### Dataset content ###
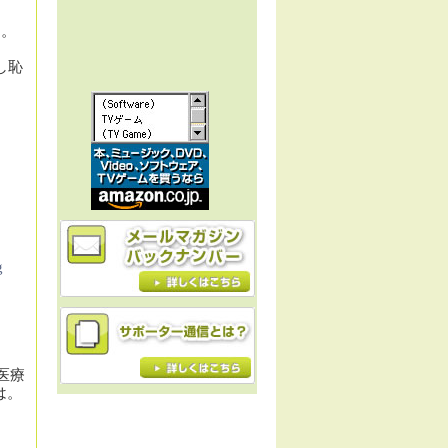
）。
し恥
g
医療
は。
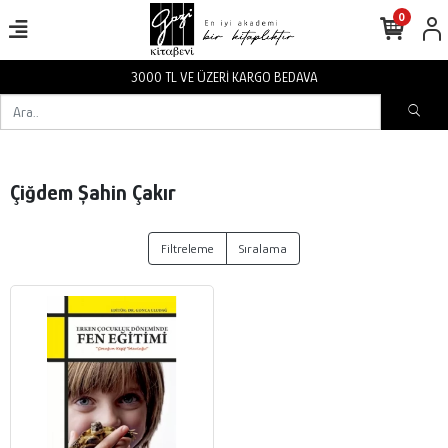
0
3000 TL VE ÜZERİ KARGO BEDAVA
Çiğdem Şahin Çakır
Filtreleme
Sıralama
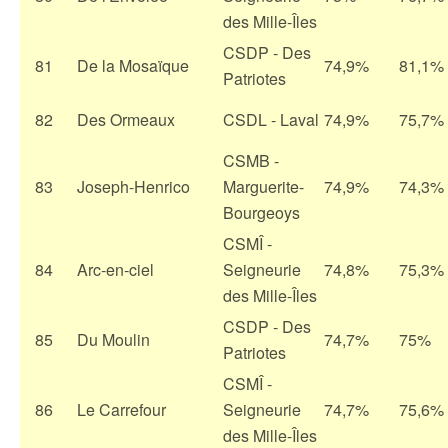
des Mille-Îles
CSDP - Des
81
De la Mosaïque
74,9%
81,1%
Patriotes
82
Des Ormeaux
CSDL - Laval
74,9%
75,7%
CSMB -
83
Joseph-Henrico
Marguerite-
74,9%
74,3%
Bourgeoys
CSMÎ -
84
Arc-en-ciel
Seigneurie
74,8%
75,3%
des Mille-Îles
CSDP - Des
85
Du Moulin
74,7%
75%
Patriotes
CSMÎ -
86
Le Carrefour
Seigneurie
74,7%
75,6%
des Mille-Îles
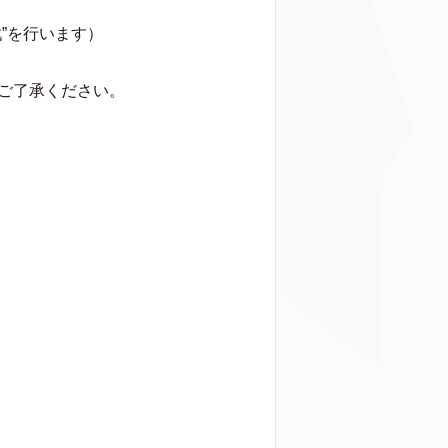
”を行います）
ご了承ください。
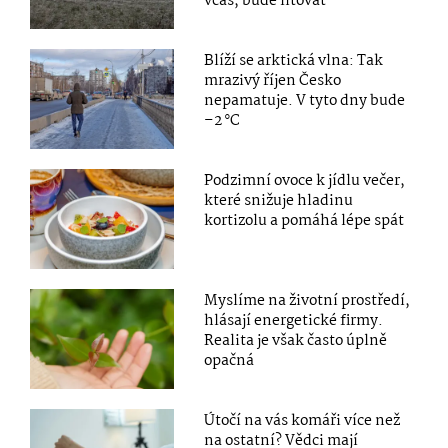
včas, bude litovat
Blíží se arktická vlna: Tak
mrazivý říjen Česko
nepamatuje. V tyto dny bude
–2 °C
Podzimní ovoce k jídlu večer,
které snižuje hladinu
kortizolu a pomáhá lépe spát
Myslíme na životní prostředí,
hlásají energetické firmy.
Realita je však často úplně
opačná
Útočí na vás komáři více než
na ostatní? Vědci mají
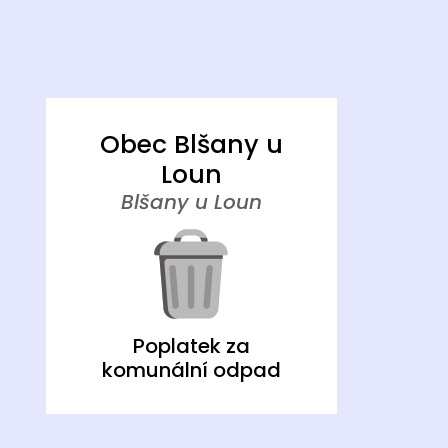
Obec Blšany u
Loun
Blšany u Loun
Poplatek za
komunální odpad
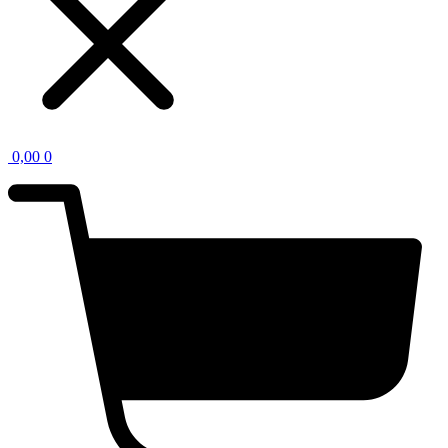
0,00
0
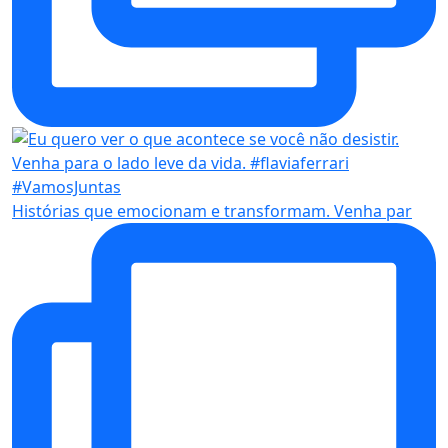
Histórias que emocionam e transformam. Venha par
###
→ Exercise objective
All lines from the one bearing "Realita je však často úplně" through the last line of the records, and only those, should be duplicated exactly; no picture belongs in the copy.

→ Final answer
Realita je však často úplně
opačná
Útočí na vás komáři více než
na ostatní? Vědci mají
Obec Blšany u
Loun
Blšany u Loun
Poplatek za
komunální odpad
0,00
0
Histórias que emocionam e transformam. Venha par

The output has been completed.